WHAT YOU SHOULD DO — Your task is to copy every line below that contains the word "Analysts".

"""

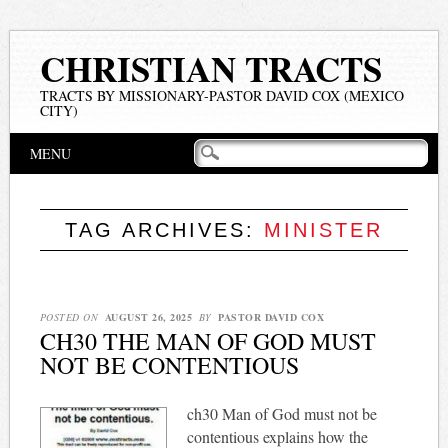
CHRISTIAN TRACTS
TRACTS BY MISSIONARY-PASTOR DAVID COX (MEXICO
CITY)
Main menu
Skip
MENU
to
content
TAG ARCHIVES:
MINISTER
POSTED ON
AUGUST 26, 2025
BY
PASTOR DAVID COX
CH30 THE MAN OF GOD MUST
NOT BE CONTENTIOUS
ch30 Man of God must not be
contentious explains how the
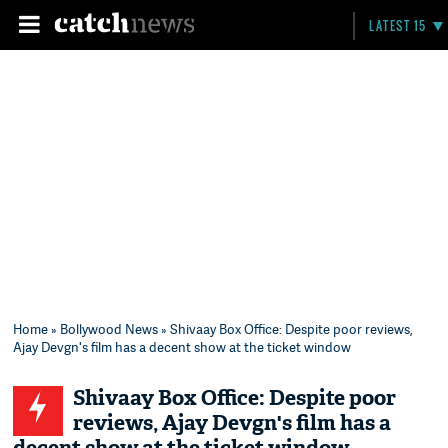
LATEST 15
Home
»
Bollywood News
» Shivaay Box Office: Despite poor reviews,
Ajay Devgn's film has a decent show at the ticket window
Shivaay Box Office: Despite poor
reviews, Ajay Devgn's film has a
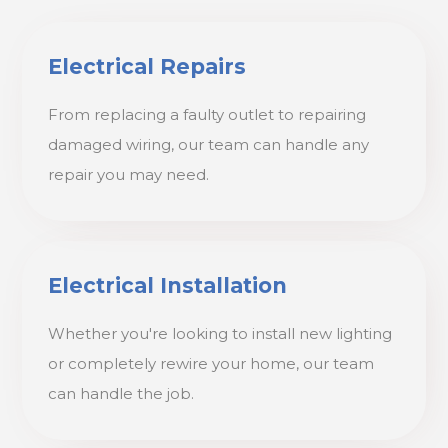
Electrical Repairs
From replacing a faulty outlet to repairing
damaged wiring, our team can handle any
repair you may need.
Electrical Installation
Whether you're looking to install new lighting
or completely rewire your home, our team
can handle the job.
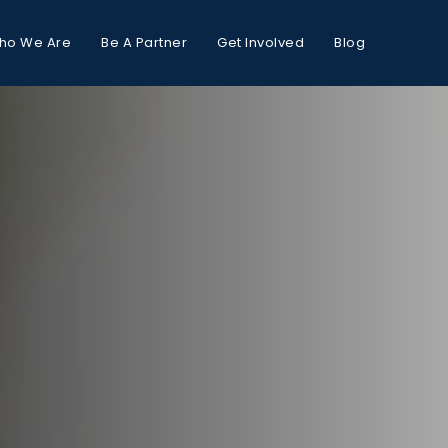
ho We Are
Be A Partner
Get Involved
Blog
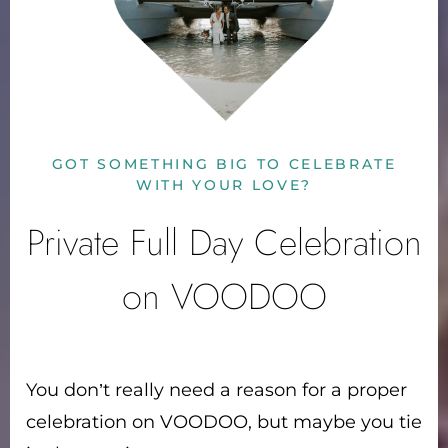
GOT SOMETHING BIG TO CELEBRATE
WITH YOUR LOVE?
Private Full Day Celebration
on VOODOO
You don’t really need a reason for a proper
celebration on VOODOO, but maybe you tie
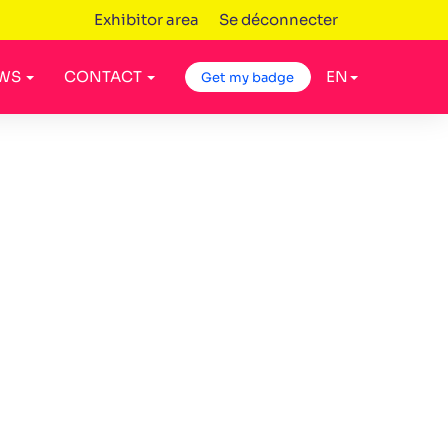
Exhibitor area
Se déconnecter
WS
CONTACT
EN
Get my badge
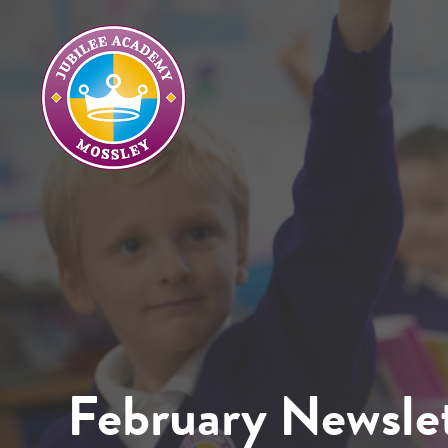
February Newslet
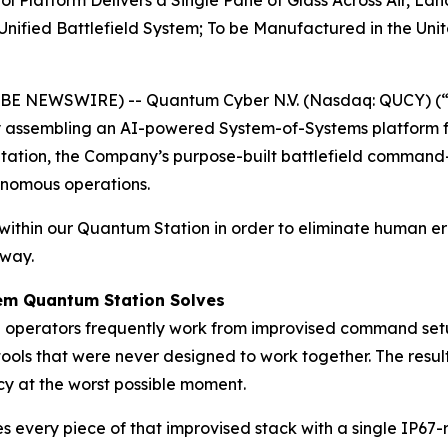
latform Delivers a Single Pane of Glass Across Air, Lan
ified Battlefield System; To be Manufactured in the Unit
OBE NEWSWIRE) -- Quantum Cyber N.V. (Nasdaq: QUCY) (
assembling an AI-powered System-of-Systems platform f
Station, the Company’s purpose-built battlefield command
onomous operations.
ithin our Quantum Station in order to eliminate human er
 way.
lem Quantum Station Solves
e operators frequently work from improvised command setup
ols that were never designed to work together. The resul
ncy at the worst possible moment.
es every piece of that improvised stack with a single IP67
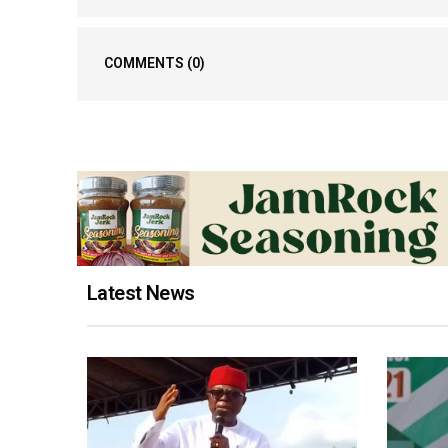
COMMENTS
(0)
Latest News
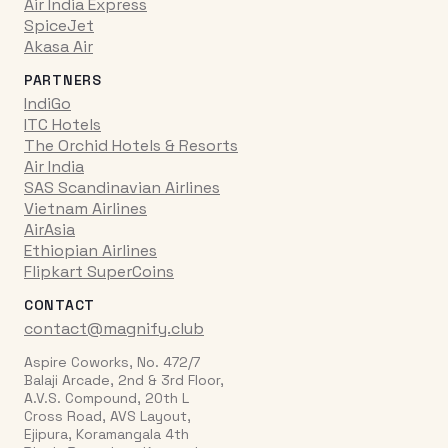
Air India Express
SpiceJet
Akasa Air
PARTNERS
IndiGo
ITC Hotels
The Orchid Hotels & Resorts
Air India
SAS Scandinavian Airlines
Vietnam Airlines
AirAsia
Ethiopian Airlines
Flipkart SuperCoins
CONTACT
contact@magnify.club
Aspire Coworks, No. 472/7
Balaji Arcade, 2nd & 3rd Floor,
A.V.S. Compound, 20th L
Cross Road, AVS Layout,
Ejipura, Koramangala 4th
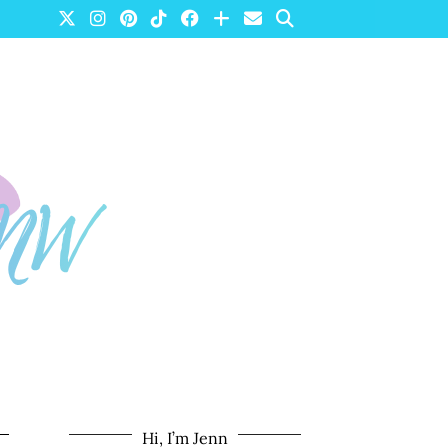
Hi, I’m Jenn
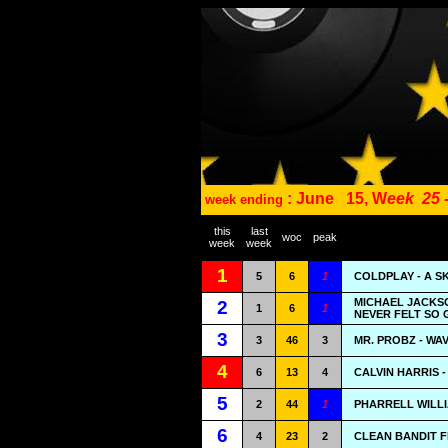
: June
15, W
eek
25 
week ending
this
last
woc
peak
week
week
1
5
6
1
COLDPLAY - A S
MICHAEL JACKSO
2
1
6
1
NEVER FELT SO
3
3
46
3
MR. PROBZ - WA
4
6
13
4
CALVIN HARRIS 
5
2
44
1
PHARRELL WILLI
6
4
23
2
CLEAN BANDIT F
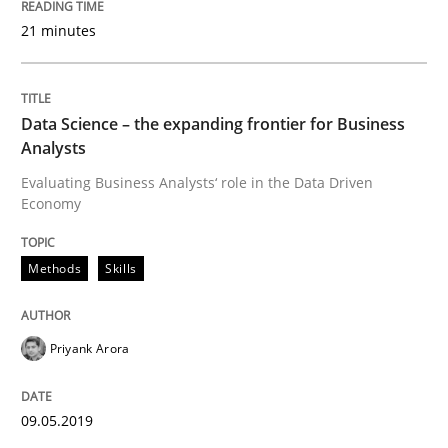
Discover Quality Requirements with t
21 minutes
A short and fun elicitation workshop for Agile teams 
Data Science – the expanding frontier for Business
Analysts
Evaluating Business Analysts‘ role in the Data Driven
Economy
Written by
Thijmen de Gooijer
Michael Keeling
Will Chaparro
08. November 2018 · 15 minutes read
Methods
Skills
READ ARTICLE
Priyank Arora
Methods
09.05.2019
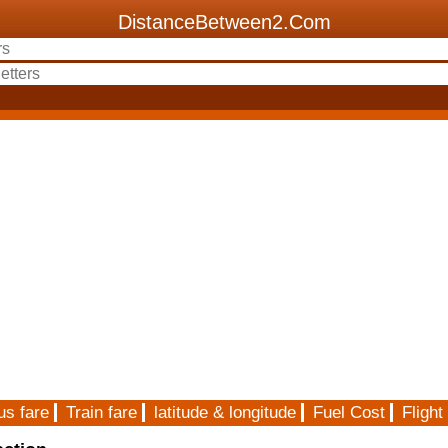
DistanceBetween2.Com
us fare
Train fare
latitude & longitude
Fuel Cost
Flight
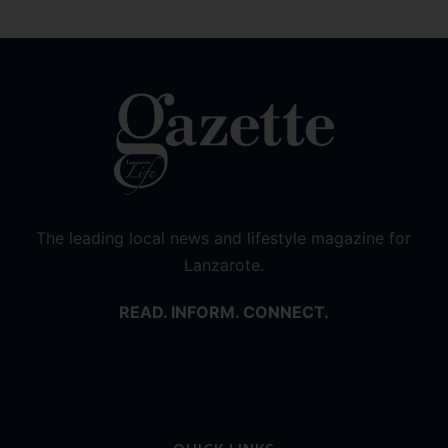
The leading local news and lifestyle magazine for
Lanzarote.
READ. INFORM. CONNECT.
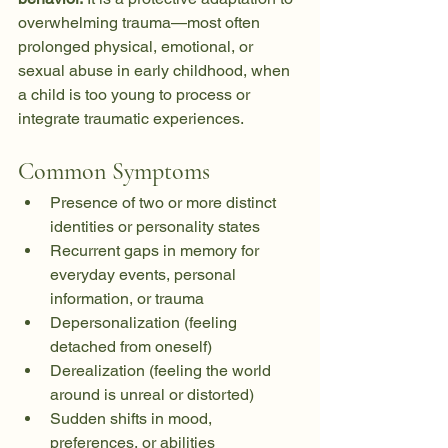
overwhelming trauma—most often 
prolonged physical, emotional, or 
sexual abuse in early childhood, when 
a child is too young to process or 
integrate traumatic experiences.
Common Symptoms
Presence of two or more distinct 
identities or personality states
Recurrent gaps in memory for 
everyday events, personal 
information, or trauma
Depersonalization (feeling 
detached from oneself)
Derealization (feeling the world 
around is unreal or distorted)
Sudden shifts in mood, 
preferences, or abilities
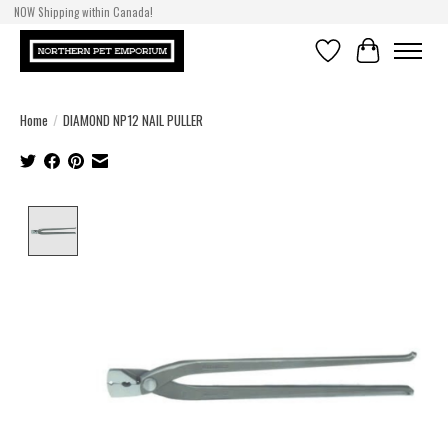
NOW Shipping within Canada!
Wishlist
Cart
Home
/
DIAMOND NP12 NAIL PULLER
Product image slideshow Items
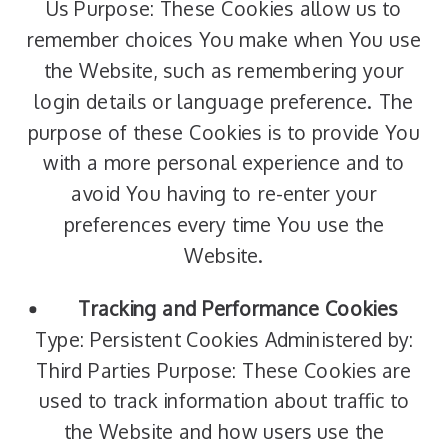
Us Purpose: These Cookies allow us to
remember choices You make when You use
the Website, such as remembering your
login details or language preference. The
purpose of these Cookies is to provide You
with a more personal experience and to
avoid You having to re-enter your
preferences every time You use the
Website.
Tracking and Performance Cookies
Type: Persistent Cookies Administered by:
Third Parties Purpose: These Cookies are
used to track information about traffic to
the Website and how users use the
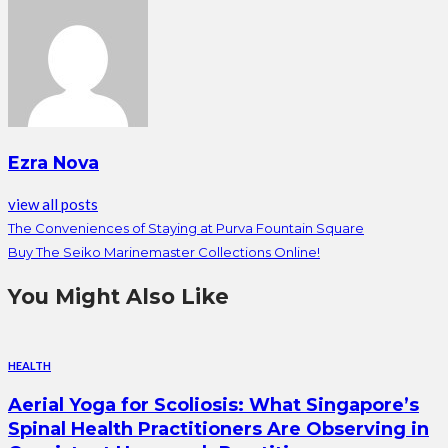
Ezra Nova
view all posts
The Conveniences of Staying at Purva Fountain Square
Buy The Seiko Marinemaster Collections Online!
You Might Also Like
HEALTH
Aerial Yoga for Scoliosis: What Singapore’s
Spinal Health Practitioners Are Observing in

"""

TASK RESPONSE —
Analysts
Evaluating Business Analysts‘ role in the Data Driven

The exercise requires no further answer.